CUDNN operators not supporting Views/SubArrays

Is there a reason for Convolution (and other CUDNN related functions) to be restricted to DenseCuArray as found in the NNlibCUDA.jl repo?

For example, taking a view here will result in an error as CUDA has to resort to CPU as the Conv fucntion doesn’t support the view on the CuArray:

using CUDA
using Flux

m = Conv((1,), 3 => 4) |> gpu

x1 = CUDA.rand(1,3,8);
m(x1); # works fine

x2 = CUDA.rand(1,4,8);
x3 = view(x2, :, 1:3, :);
ERROR: TaskFailedException

    nested task error: Scalar indexing is disallowed.

Performing a Dense operator on a view is working fine however (as Dense function supports AbstractArray input and doesn’t rely on CUDNN).
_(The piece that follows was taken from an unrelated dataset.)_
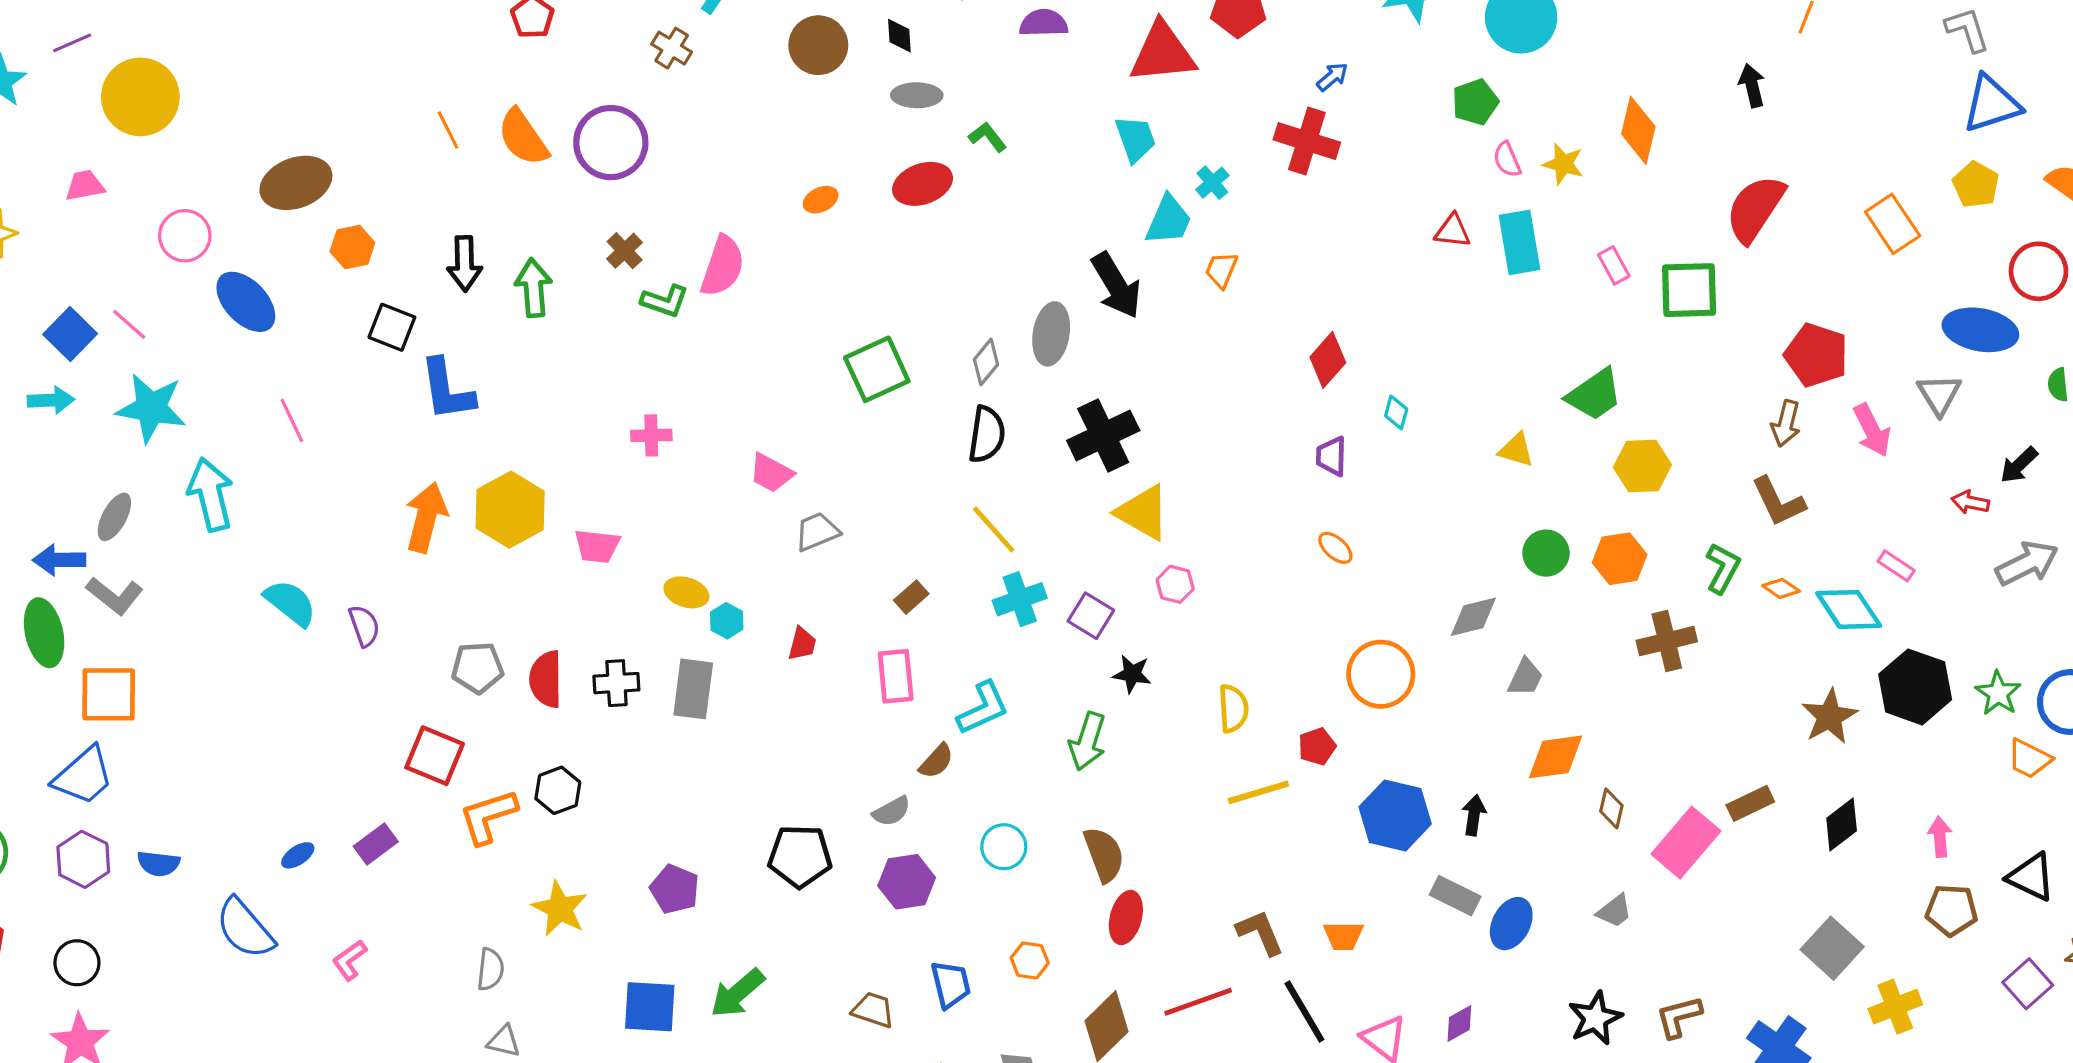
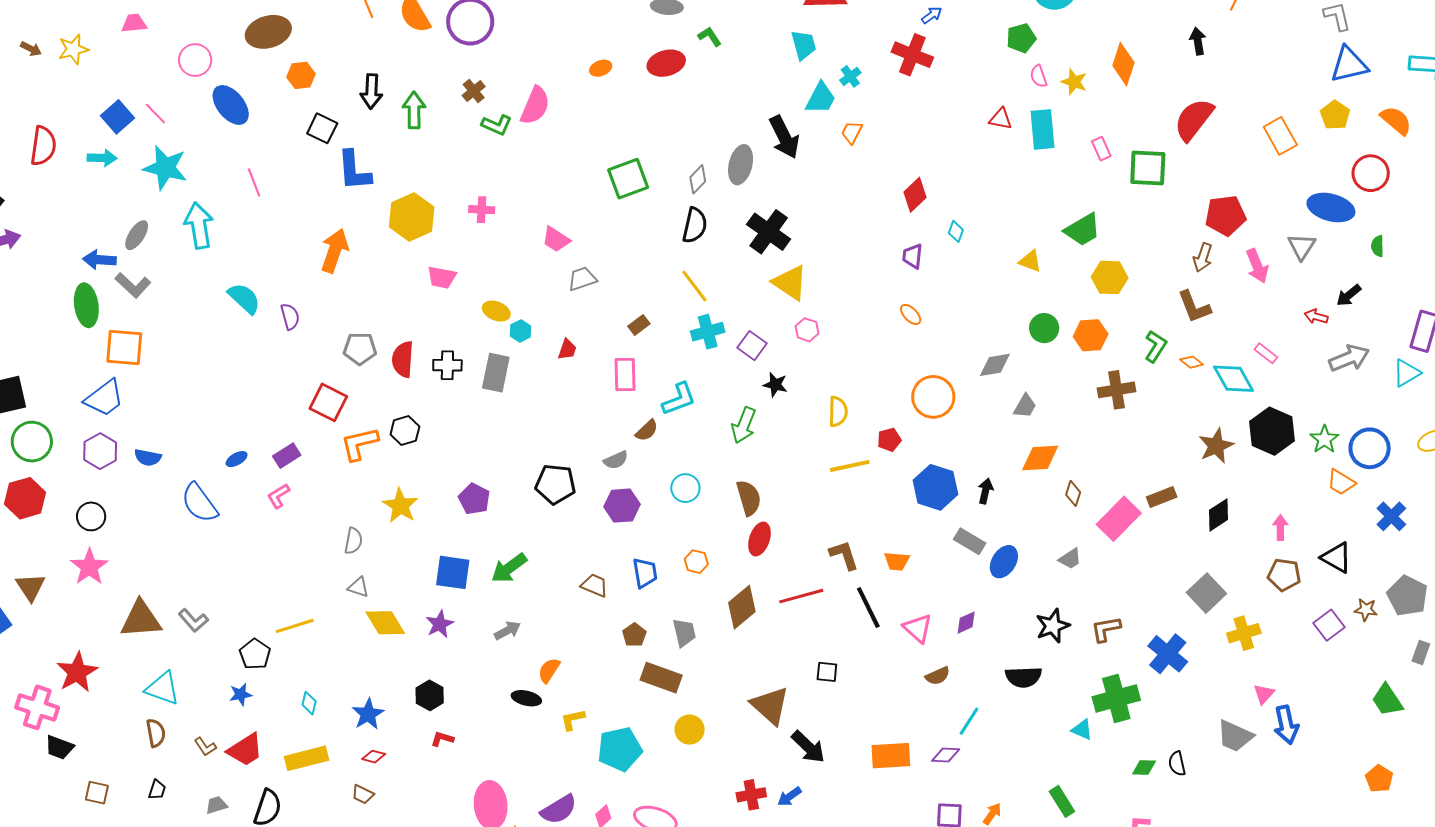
red pentagon: (1816, 355) -> (1225, 215), turned -30
black cross: (1103, 436) -> (769, 232), turned -33
yellow hexagon: (510, 510) -> (412, 217), moved
pink L-shape: (350, 960) -> (278, 496), moved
The actual use case is that I’m using a custom dataloader in which the full dataset is stored as a CuArray and I’d like it to provide the data batches as views to avoid allocations. Are CUDNN operators inherently forbidding such optimization?

Does it work relaxing to AnyCuArray?

Yes, by switching the cudnn/conv.jl functions to AnyCuArray instead of DenseCuArray in CUDNN.jl, it produces the same output.

I’m however quite unsafe whether there’s some CUDNN trap I’m overlooking by doing so.
Would it makes sense that I open a PR with the conversion to AnyCuArray? I guess @denizyuret would be aware if there are contraindications to such relaxation?

One potential problem could be views that are not contiguous: I am fairly sure the low level cudnn functions would not like these. If I remember correctly CUDNN tensors can have strides but not all functions support them. We could test with a PR that uses AnyCuArray and see the limits.